Gestes et paroles, le poème de sa vie très pure et très haute manque de style. On n’y trouve presque à aucune page ce mélange de grâce, de mesure, de goût et même d’esprit qui donne comme une saveur plus humaine à la vie de quelques grands saints. Mais, en définitive, cette auréole refusée à Thring n’enlève rien au mérite essentiel des âmes. S’il ne fut pas artiste en sainteté, il fut saint, ce qui sans doute est plus important.

Et puis, quelque prix que nous attachions, nous Français surtout, aux qualités qui lui manquèrent, Edouard Thring eut la vertu capitale qui suffit à elle seule et sans laquelle le reste n’est rien. Ce fut une âme vivante et vivante d’une vie pleine, débordante, incessamment renouvelée.


Jetez les livres de classe, chassez les amateurs de conférences et les liseurs de cours tout faits. Ouvrez la porte au professeur. Au vent ces papiers, et faites entrer la vie !


Ce qu’il disait de la manière de faire la classe est comme la devise de tous ses actes. Sa vie tout entière est comme un hymne à la puissance, à l’excellence de la vie, à la gloire que le Christ nous a offerte en couronnant, par l’infusion de sa vie divine, l’épanouissement généreux et persévérant de notre propre vie.

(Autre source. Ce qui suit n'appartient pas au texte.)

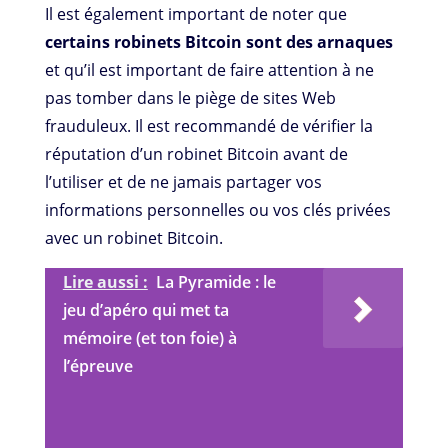
Il est également important de noter que
certains robinets Bitcoin sont des arnaques
et qu’il est important de faire attention à ne
pas tomber dans le piège de sites Web
frauduleux. Il est recommandé de vérifier la
réputation d’un robinet Bitcoin avant de
l’utiliser et de ne jamais partager vos
informations personnelles ou vos clés privées
avec un robinet Bitcoin.
Lire aussi :
La Pyramide : le
jeu d’apéro qui met ta
mémoire (et ton foie) à
l’épreuve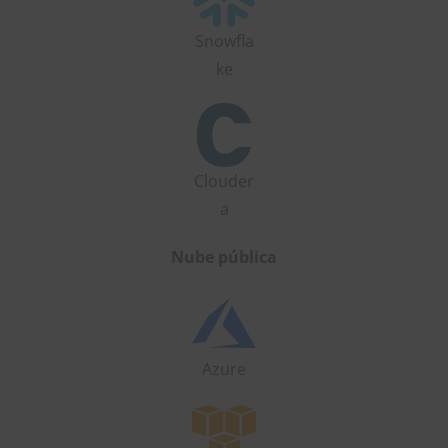
Snowfla
ke
Clouder
a
Nube pública
Azure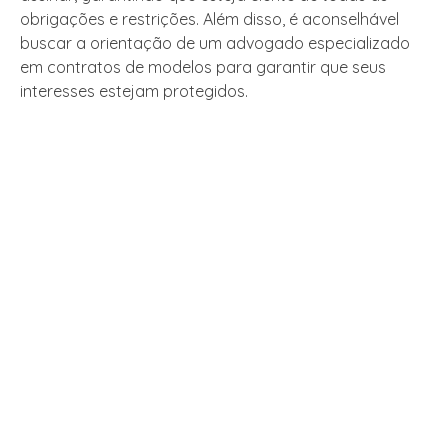
obrigações e restrições. Além disso, é aconselhável
buscar a orientação de um advogado especializado
em contratos de modelos para garantir que seus
interesses estejam protegidos.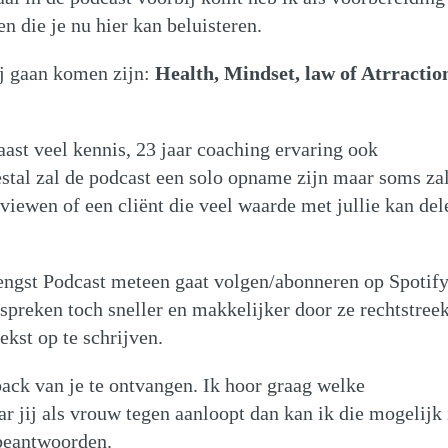
 die je nu hier kan beluisteren.
ij gaan komen zijn:
Health, Mindset, law of Atrractio
naast veel kennis, 23 jaar coaching ervaring ook
stal zal de podcast een solo opname zijn maar soms zal
rviewen of een cliënt die veel waarde met jullie kan del
Hengst Podcast meteen gaat volgen/abonneren op Spotify
preken toch sneller en makkelijker door ze rechtstree
tekst op te schrijven.
back van je te ontvangen. Ik hoor graag welke
 jij als vrouw tegen aanloopt dan kan ik die mogelijk 
 beantwoorden.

Mon credo à moi, c’est la vie ! Bénie soit la vie, cette royale chose, oui bénie, malgré ses amertumes et ses agonies, et bénie, plus que tout, la certitude absolue où nous sommes que la vie ne peut pas mourir. Non, pas une larme vivante, pas un soupir ne doit périr. Tout est semence pour l’éternité !


De là chez lui ce noble optimisme, et ces idées libérales qui dépassaient de si loin la naturelle étroitesse de son esprit.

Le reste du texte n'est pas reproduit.